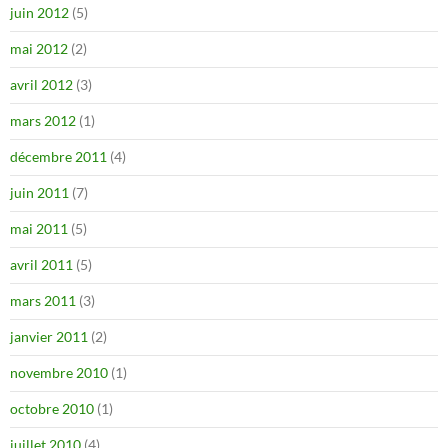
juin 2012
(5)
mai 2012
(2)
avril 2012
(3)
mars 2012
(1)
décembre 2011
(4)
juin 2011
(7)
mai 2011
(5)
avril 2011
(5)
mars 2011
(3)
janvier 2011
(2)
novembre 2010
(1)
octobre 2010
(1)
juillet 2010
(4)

------------------------------------

Omitting the images, transcribe every record exactly.

Task output.
juin 2012
(5)
mai 2012
(2)
avril 2012
(3)
mars 2012
(1)
décembre 2011
(4)
juin 2011
(7)
mai 2011
(5)
avril 2011
(5)
mars 2011
(3)
janvier 2011
(2)
novembre 2010
(1)
octobre 2010
(1)
juillet 2010
(4)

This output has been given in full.